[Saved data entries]

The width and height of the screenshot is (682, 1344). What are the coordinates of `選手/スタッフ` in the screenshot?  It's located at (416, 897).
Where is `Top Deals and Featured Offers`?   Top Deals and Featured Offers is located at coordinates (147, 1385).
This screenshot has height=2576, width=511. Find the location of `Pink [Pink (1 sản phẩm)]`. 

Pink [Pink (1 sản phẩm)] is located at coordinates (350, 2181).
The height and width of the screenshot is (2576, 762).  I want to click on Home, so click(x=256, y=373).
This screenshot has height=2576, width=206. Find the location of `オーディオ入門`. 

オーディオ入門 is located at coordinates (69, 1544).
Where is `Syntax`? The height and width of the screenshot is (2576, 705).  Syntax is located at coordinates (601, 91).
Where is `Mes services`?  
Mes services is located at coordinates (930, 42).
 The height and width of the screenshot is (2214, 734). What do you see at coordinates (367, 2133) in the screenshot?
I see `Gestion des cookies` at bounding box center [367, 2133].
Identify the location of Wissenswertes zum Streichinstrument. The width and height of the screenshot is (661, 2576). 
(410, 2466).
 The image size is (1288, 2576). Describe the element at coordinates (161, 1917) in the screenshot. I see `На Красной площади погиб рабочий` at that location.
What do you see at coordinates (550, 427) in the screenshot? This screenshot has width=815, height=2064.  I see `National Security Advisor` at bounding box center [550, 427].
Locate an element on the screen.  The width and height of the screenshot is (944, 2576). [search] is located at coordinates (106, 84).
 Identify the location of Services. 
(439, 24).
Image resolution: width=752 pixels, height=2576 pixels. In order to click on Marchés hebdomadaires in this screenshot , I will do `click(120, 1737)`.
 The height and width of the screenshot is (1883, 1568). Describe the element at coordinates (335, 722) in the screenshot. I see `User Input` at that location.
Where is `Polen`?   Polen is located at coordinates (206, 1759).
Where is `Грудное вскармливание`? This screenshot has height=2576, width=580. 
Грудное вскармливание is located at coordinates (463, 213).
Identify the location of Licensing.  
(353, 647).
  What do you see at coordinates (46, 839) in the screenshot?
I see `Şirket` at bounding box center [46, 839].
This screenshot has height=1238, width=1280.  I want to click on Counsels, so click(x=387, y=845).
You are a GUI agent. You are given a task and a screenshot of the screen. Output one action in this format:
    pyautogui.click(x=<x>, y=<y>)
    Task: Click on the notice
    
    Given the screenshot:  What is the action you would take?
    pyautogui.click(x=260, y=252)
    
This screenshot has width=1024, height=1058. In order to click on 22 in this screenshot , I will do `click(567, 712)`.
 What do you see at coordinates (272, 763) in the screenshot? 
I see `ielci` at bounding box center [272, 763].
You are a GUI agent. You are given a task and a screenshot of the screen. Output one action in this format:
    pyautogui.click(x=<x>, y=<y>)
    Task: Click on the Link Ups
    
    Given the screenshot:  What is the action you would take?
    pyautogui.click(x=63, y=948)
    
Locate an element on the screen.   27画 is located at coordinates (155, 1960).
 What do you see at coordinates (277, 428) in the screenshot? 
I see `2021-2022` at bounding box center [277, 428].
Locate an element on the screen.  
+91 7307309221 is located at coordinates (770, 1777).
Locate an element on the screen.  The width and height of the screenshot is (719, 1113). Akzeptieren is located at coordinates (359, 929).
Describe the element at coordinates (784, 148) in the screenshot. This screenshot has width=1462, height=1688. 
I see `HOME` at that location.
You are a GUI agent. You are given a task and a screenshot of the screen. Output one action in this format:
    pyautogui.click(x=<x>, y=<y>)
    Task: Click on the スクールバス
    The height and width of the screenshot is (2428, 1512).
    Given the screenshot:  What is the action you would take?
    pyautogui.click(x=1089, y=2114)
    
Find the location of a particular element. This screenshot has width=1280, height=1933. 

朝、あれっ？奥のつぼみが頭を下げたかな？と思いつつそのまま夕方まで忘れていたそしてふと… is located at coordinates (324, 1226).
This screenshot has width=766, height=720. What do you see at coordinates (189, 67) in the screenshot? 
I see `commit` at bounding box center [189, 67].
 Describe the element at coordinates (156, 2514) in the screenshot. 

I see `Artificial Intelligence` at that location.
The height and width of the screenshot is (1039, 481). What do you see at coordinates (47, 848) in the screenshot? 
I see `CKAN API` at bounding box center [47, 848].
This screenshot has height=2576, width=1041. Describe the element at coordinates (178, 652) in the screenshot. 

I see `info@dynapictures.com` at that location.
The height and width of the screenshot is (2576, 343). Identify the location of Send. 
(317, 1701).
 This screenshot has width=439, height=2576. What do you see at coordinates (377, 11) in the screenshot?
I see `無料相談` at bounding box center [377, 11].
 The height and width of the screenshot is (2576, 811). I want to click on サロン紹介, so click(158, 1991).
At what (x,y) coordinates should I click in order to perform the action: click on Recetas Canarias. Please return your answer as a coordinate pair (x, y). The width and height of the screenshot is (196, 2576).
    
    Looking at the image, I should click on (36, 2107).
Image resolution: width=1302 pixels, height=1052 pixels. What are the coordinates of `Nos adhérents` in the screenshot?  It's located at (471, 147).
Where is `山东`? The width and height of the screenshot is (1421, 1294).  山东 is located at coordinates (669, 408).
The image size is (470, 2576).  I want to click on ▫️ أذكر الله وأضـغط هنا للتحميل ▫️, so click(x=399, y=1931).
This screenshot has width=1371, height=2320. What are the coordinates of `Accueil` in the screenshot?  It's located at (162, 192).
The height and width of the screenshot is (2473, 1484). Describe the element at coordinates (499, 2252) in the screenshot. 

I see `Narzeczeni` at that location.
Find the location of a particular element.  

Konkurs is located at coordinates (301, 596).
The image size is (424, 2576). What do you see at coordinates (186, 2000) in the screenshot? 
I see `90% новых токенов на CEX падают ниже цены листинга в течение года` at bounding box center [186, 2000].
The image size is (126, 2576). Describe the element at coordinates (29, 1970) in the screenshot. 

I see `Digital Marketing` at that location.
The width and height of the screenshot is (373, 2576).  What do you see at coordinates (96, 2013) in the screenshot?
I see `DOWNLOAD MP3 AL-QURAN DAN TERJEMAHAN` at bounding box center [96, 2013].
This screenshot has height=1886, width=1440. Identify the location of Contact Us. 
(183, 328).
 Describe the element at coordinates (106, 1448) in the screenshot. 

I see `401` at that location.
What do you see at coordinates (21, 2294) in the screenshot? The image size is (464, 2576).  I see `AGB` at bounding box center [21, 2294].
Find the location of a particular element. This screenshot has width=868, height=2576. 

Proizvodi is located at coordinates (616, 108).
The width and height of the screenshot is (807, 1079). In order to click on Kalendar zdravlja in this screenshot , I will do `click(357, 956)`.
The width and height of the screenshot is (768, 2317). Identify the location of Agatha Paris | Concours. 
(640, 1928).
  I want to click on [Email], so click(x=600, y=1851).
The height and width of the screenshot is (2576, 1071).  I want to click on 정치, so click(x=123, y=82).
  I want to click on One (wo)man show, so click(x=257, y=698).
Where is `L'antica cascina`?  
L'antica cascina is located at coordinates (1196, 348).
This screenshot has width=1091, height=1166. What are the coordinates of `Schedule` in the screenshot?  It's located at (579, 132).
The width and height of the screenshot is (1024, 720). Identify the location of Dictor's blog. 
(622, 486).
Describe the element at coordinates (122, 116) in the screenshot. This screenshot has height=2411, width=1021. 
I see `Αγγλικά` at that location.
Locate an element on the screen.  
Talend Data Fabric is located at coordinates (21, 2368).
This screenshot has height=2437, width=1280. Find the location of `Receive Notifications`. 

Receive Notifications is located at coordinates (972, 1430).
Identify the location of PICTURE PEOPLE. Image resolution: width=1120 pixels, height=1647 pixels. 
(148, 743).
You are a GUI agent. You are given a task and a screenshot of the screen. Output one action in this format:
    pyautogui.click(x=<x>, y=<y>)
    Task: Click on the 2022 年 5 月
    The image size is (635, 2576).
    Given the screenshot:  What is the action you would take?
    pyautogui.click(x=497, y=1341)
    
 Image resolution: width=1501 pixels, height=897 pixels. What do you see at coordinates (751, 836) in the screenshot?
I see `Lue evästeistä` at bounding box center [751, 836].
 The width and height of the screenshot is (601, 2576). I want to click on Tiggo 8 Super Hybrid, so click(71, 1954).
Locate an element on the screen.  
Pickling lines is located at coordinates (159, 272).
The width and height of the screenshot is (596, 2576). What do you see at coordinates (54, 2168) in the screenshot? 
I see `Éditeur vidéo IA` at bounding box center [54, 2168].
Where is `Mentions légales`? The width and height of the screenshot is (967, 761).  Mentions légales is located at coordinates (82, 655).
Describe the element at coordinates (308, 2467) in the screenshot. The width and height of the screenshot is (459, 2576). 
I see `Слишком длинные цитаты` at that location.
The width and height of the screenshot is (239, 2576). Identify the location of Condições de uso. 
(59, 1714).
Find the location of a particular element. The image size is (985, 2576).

▶ **Work required**
Could you print the lines above, exactly as written, from the line containing "Describe the element at coordinates (308, 2467)" through the final one?

▶ **Response below**
Describe the element at coordinates (308, 2467) in the screenshot. The width and height of the screenshot is (459, 2576). 
I see `Слишком длинные цитаты` at that location.
The width and height of the screenshot is (239, 2576). Identify the location of Condições de uso. 
(59, 1714).
Find the location of a particular element. The image size is (985, 2576).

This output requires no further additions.